The records below hold a stretch from the line with "Sofirn in it" through the line with "and high-wattage devices—has"; return exactly those lines, ends included, and nothing more.

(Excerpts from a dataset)

::::

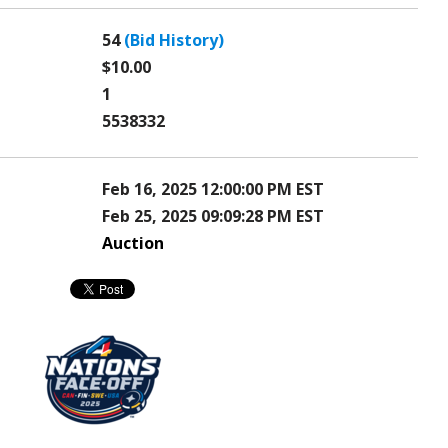
54
(Bid History)
$10.00
1
5538332
Feb 16, 2025 12:00:00 PM EST
Feb 25, 2025 09:09:28 PM EST
Auction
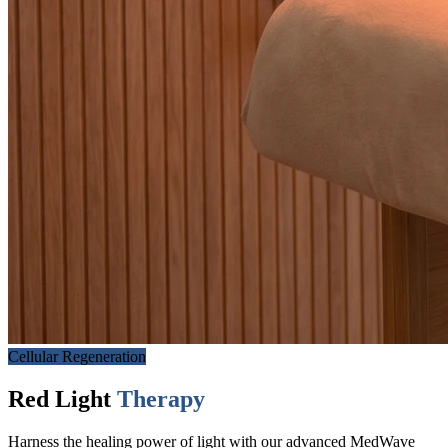
Cellular Regeneration
Red Light
Therapy
Harness the healing power of light with our advanced MedWave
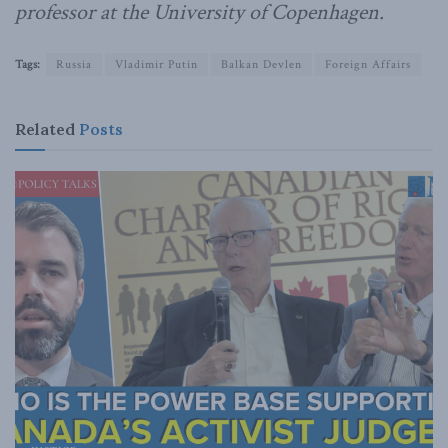
professor at the University of Copenhagen.
Tags:
Russia
Vladimir Putin
Balkan Devlen
Foreign Affairs
Related
Posts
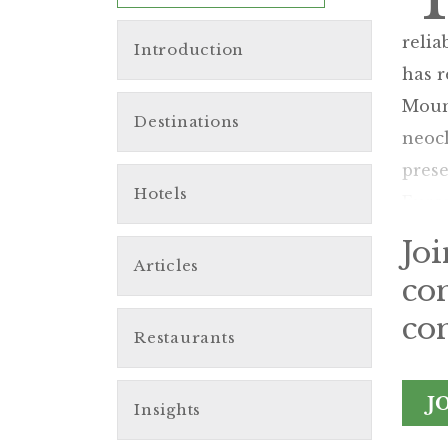
relia
Introduction
has r
Mount
Destinations
neocl
prese
Hotels
Europ
Jo
Articles
co
con
Restaurants
J
Insights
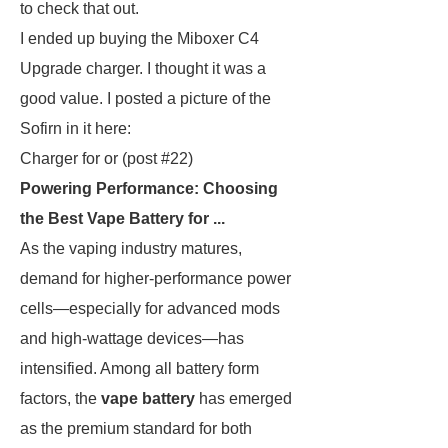
to check that out.
I ended up buying the Miboxer C4
Upgrade charger. I thought it was a
good value. I posted a picture of the
Sofirn in it here:
Charger for or (post #22)
Powering Performance: Choosing
the Best Vape Battery for ...
As the vaping industry matures,
demand for higher-performance power
cells—especially for advanced mods
and high-wattage devices—has
intensified. Among all battery form
factors, the
vape battery
has emerged
as the premium standard for both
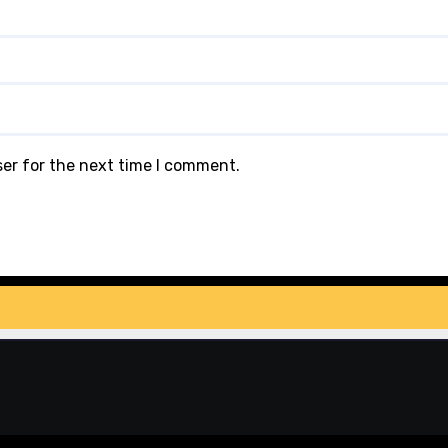
ser for the next time I comment.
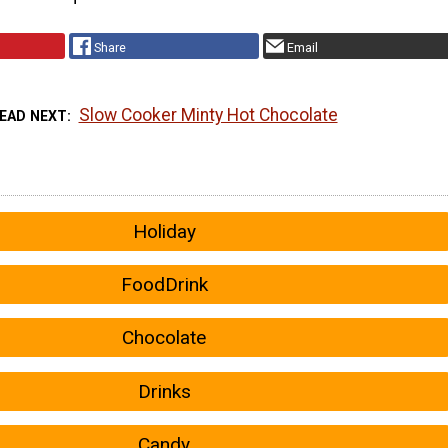
Share
Email
Slow Cooker Minty Hot Chocolate
EAD NEXT
Holiday
FoodDrink
Chocolate
Drinks
Candy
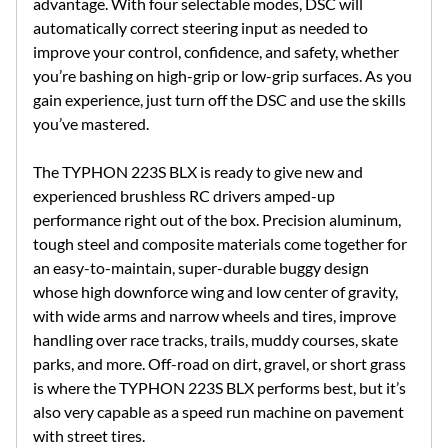
advantage. With four selectable modes, DSC will
automatically correct steering input as needed to
improve your control, confidence, and safety, whether
you’re bashing on high-grip or low-grip surfaces. As you
gain experience, just turn off the DSC and use the skills
you’ve mastered.
The TYPHON 223S BLX is ready to give new and
experienced brushless RC drivers amped-up
performance right out of the box. Precision aluminum,
tough steel and composite materials come together for
an easy-to-maintain, super-durable buggy design
whose high downforce wing and low center of gravity,
with wide arms and narrow wheels and tires, improve
handling over race tracks, trails, muddy courses, skate
parks, and more. Off-road on dirt, gravel, or short grass
is where the TYPHON 223S BLX performs best, but it’s
also very capable as a speed run machine on pavement
with street tires.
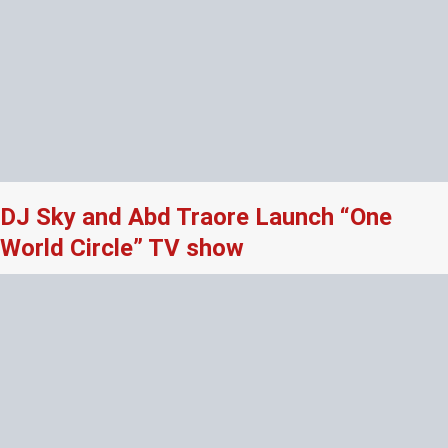
DJ Sky and Abd Traore Launch “One
World Circle” TV show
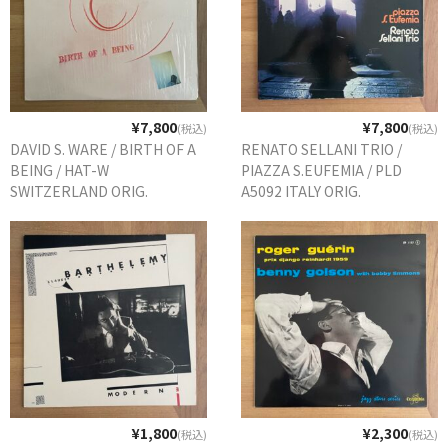
WORLD
その他
7INC
¥7,800
¥7,800
(税込)
(税込)
レア盤（1万円以上）
DAVID S. WARE / BIRTH OF A
RENATO SELLANI TRIO /
BEING / HAT-W
PIAZZA S.EUFEMIA / PLD
Webのみ no.1
SWITZERLAND ORIG.
A5092 ITALY ORIG.
Webのみ no.2
Webのみ no.3
Webのみ no.4
売り切れ
Help
送料
¥1,800
¥2,300
(税込)
(税込)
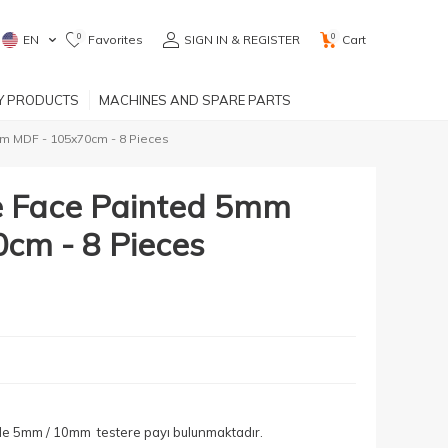
0
0
EN
Favorites
SIGN IN & REGISTER
Cart
RY PRODUCTS
MACHINES AND SPARE PARTS
m MDF - 105x70cm - 8 Pieces
e Face Painted 5mm
cm - 8 Pieces
yle 5mm / 10mm testere payı bulunmaktadır.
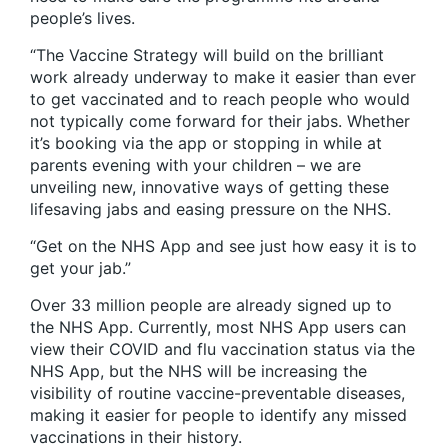
people’s lives.
“The Vaccine Strategy will build on the brilliant
work already underway to make it easier than ever
to get vaccinated and to reach people who would
not typically come forward for their jabs. Whether
it’s booking via the app or stopping in while at
parents evening with your children – we are
unveiling new, innovative ways of getting these
lifesaving jabs and easing pressure on the NHS.
“Get on the NHS App and see just how easy it is to
get your jab.”
Over 33 million people are already signed up to
the NHS App. Currently, most NHS App users can
view their COVID and flu vaccination status via the
NHS App, but the NHS will be increasing the
visibility of routine vaccine-preventable diseases,
making it easier for people to identify any missed
vaccinations in their history.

::::

*Answer to this exercise:*
Sofirn in it here:
Charger for or (post #22)
Powering Performance: Choosing
the Best Vape Battery for ...
As the vaping industry matures,
demand for higher-performance power
cells—especially for advanced mods
and high-wattage devices—has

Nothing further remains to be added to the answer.